不安になりつつも俺は音にならない声で老婆に話しかけた。
「(あなたは、だれ、ですか?)」
「私はテロルだよ坊や。言葉が通じるんだね、これは大成功だねぇ」
「(ここは、どこ?おれは、なに?)」
「ここは私の家さ。坊やは私が作り出した新たな生命と言ったところかね。ふふ…きちんと考える力もあるようだ。千体目にしてようやくの成功体、大切に育てないといけないね」
「(新たな生命ってなに?成功体ってなに?)」
「おやおや、まるで本物の赤ん坊のようだね。何でも知りたがる。いいさいいさ、時間ならある。一つずつ覚えなさい、一つずつ教えよう」
俺の声はきちんと老婆には通じているようで、老婆は嬉しそうに全て丁寧に答えてくれた。
老婆の名前はテロルという。歳は六十八で、職業は錬金術師。人里から少し離れたところに家を建て、錬金術の研究をしているそうだ。
若いころは街では有名な薬師だったそうだが、より効果の強い薬を研究している内に錬金術と出会い、人の治癒力、人の生命を研究しているうちに、自らの手で新たな生命体を作り出すことを夢見るようになった。
その研究の末、生まれたのが俺であると。
話を聞いた時、俺はこの老婆の頭がおかしいのだと思ったが、目の前で錬金術を見せられ、俺の姿を鏡で見てようやく納得するに至った。
フラスコの中の小人、ホムンクルスとは良く言ったものだ。鏡に映ったフラスコの中に衣類を纏わぬ小人がいた。

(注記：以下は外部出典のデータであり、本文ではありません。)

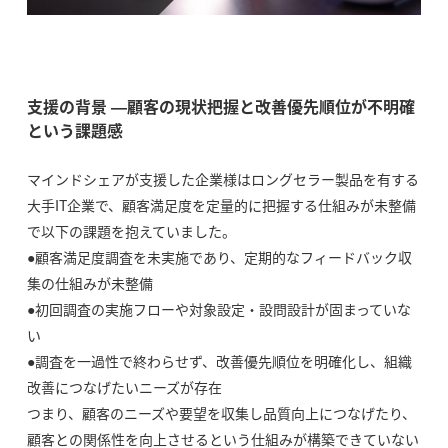
支援の背景 ―顧客の現状把握と改善優先順位が不明確
という課題感
マインドシェアが支援した企業様はロングセラー製品を有する
大手IT企業で、顧客満足度を定量的に把握する仕組みが未整備
で以下の課題を抱えていました。
●顧客満足度調査を未実施であり、定期的なフィードバック収
集の仕組みが未整備
●初回調査の実施フローや対象設定・設問設計が固まっていな
い
●調査を一過性で終わらせず、改善優先順位を明確化し、組織
改善につなげたいニーズが存在
つまり、顧客のニーズや要望を収集し品質向上につなげたり、
顧客との関係性を向上させるという仕組みが構築できていない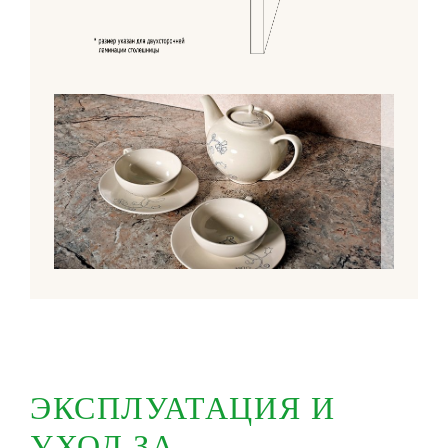
ЭКСПЛУАТАЦИЯ И
УХОД ЗА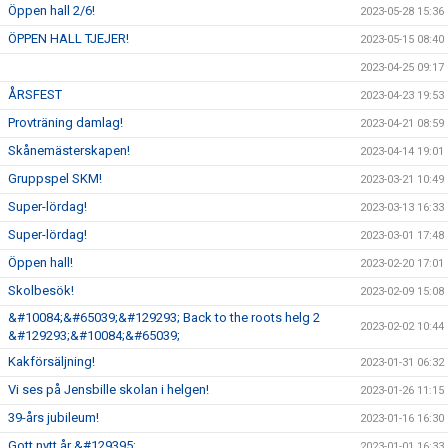
Öppen hall 2/6!
2023-05-28 15:36
ÖPPEN HALL TJEJER!
2023-05-15 08:40
2023-04-25 09:17
ÅRSFEST
2023-04-23 19:53
Provträning damlag!
2023-04-21 08:59
Skånemästerskapen!
2023-04-14 19:01
Gruppspel SKM!
2023-03-21 10:49
Super-lördag!
2023-03-13 16:33
Super-lördag!
2023-03-01 17:48
Öppen hall!
2023-02-20 17:01
Skolbesök!
2023-02-09 15:08
&#10084;&#65039;&#129293; Back to the roots helg 2
2023-02-02 10:44
&#129293;&#10084;&#65039;
Kakförsäljning!
2023-01-31 06:32
Vi ses på Jensbille skolan i helgen!
2023-01-26 11:15
39-års jubileum!
2023-01-16 16:30
Gott nytt år &#129395;
2023-01-01 16:33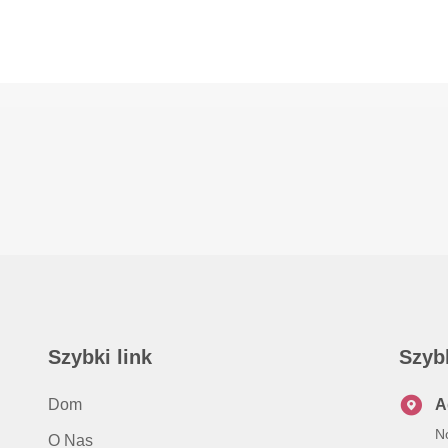
Szybki link
Szyb
Dom
A
N
O Nas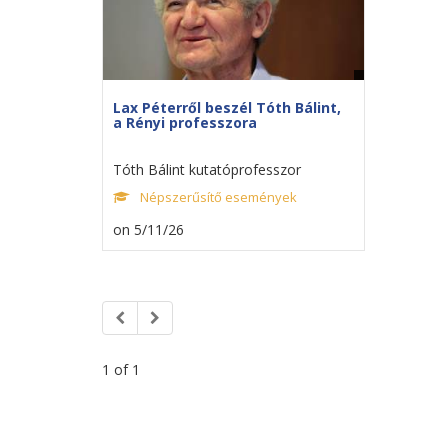
Lax Péterről beszél Tóth Bálint,
a Rényi professzora
Tóth Bálint kutatóprofesszor
Népszerűsítő események
on 5/11/26
1 of 1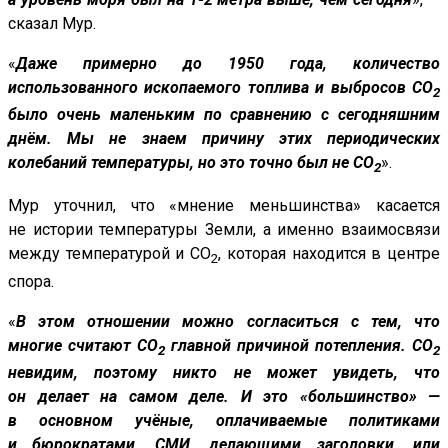
сказал Мур.
«
Даже примерно до 1950 года
, количество
использованного ископаемого топлива и выбросов CO
2
было очень маленьким по сравнению с сегодняшним
днём. Мы не знаем причину этих периодических
колебаний температуры, но это точно был не CO
».
2
Мур уточнил, что «мнение меньшинства» касается
не истории температуры Земли, а именно взаимосвязи
между температурой и CO
, которая находится в центре
2
спора.
«
В этом отношении
можно согласиться с тем, что
многие считают CO
главной причиной потепления. CO
2
2
невидим, поэтому никто не может увидеть, что
он делает на самом деле. И это
«большинство
» —
в основном учёные, оплачиваемые политиками
и бюрократами, СМИ, делающими заголовки, или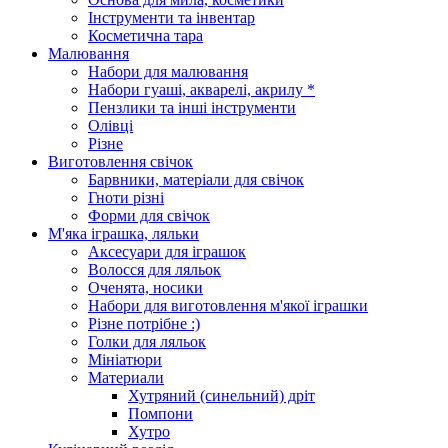
Інструменти та інвентар
Косметична тара
Малювання
Набори для малювання
Набори гуаші, акварелі, акрилу *
Пензлики та інші інструменти
Олівці
Різне
Виготовлення свічок
Барвники, матеріали для свічок
Гноти різні
Форми для свічок
М'яка іграшка, ляльки
Аксесуари для іграшок
Волосся для ляльок
Оченята, носики
Набори для виготовлення м'якої іграшки
Різне потрібне :)
Голки для ляльок
Мініатюри
Материали
Хутряний (синельний) дріт
Помпони
Хутро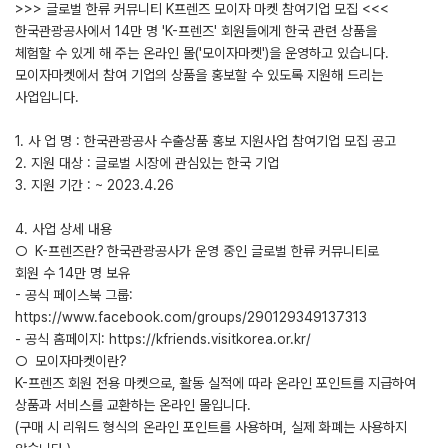
>>> 글로벌 한류 커뮤니티 K프렌즈 모이자 마켓 참여기업 모집 <<<
한국관광공사에서 14만 명 'K-프렌즈' 회원들에게 한국 관련 상품을
체험할 수 있게 해 주는 온라인 몰('모이자마켓')을 운영하고 있습니다.
모이자마켓에서 참여 기업의 상품을 홍보할 수 있도록 지원해 드리는
사업입니다.
1. 사 업 명 : 한국관광공사 수출상품 홍보 지원사업 참여기업 모집 공고
2. 지원 대상 : 글로벌 시장에 관심있는 한국 기업
3. 지원 기간 : ~ 2023.4.26
4. 사업 상세 내용
○ K-프렌즈란? 한국관광공사가 운영 중인 글로벌 한류 커뮤니티로
회원 수 14만 명 보유
- 공식 페이스북 그룹:
https://www.facebook.com/groups/290129349137313
- 공식 홈페이지: https://kfriends.visitkorea.or.kr/
○ 모이자마켓이란?
K-프렌즈 회원 전용 마켓으로, 활동 실적에 따라 온라인 포인트를 지급하여
상품과 서비스를 교환하는 온라인 몰입니다.
(구매 시 리워드 형식의 온라인 포인트를 사용하며, 실제 화폐는 사용하지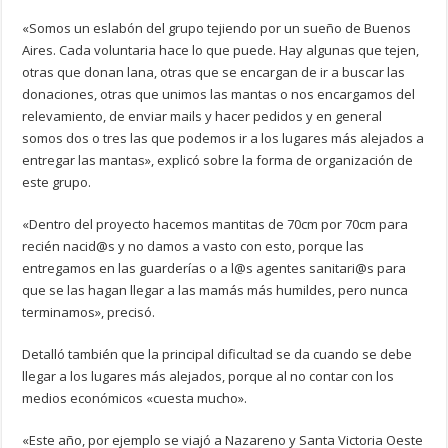
«Somos un eslabón del grupo tejiendo por un sueño de Buenos
Aires. Cada voluntaria hace lo que puede. Hay algunas que tejen,
otras que donan lana, otras que se encargan de ir a buscar las
donaciones, otras que unimos las mantas o nos encargamos del
relevamiento, de enviar mails y hacer pedidos y en general
somos dos o tres las que podemos ir a los lugares más alejados a
entregar las mantas», explicó sobre la forma de organización de
este grupo.
«Dentro del proyecto hacemos mantitas de 70cm por 70cm para
recién nacid@s y no damos a vasto con esto, porque las
entregamos en las guarderías o a l@s agentes sanitari@s para
que se las hagan llegar a las mamás más humildes, pero nunca
terminamos», precisó.
Detalló también que la principal dificultad se da cuando se debe
llegar a los lugares más alejados, porque al no contar con los
medios económicos «cuesta mucho».
«Este año, por ejemplo se viajó a Nazareno y Santa Victoria Oeste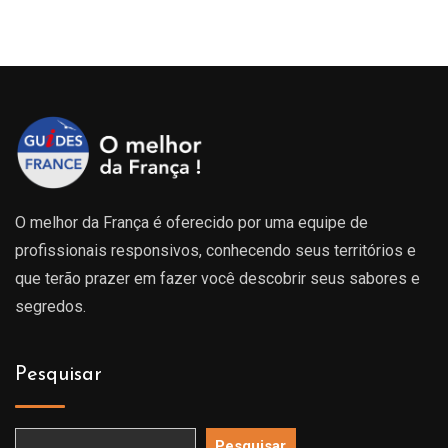
O melhor da França é oferecido por uma equipe de
profissionais responsivos, conhecendo seus territórios e
que terão prazer em fazer você descobrir seus sabores e
segredos.
Pesquisar
Pesquisar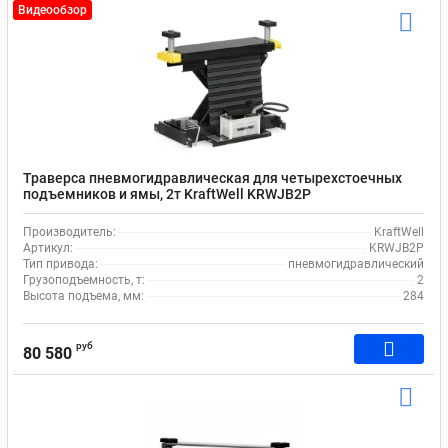
Видеообзор
Траверса пневмогидравлическая для четырехстоечных
подъемников и ямы, 2т KraftWell KRWJB2P
Производитель:
KraftWell
Артикул:
KRWJB2P
Тип привода:
пневмогидравлический
Грузоподъемность, т:
2
Высота подъема, мм:
284
руб
80 580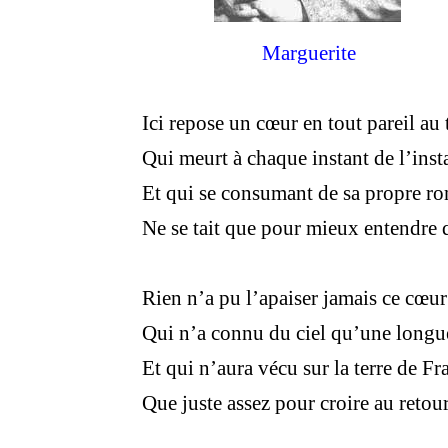
Marguerite
Ici repose un cœur en tout pareil au
Qui meurt à chaque instant de l’in
Et qui se consumant de sa propre r
Ne se tait que pour mieux entendre q
Rien n’a pu l’apaiser jamais ce cœur
Qui n’a connu du ciel qu’une longu
Et qui n’aura vécu sur la terre de Fr
Que juste assez pour croire au retou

俺の記憶している容姿とは若干異なるものの、俺が動いたとおりに鏡に映った小人も動くので、あれが俺の今の姿で間違いないのだろう。
俺は、人では無い何かになっている。テロルが俺を人工生命体と言うのならそうなのだろう。
俺はフラスコの中で生かされていた。自力での脱出は出来そうにない。
フラスコの入り口より俺の身体は大きく、かといってフラスコを破壊するような力も無い。
自由はないが不自由も今の所無い。フラスコを満たしている液体の中でも普通に呼吸が出来る…と言うより呼吸そのものを必要としていないようだ。
見れば見る程、考えれば考える程、動けば動く程に、鏡に映った俺はまさしくフラスコの中で生まれた存在であり、テロルの手で生み出された人工生命体だと感じてしまった。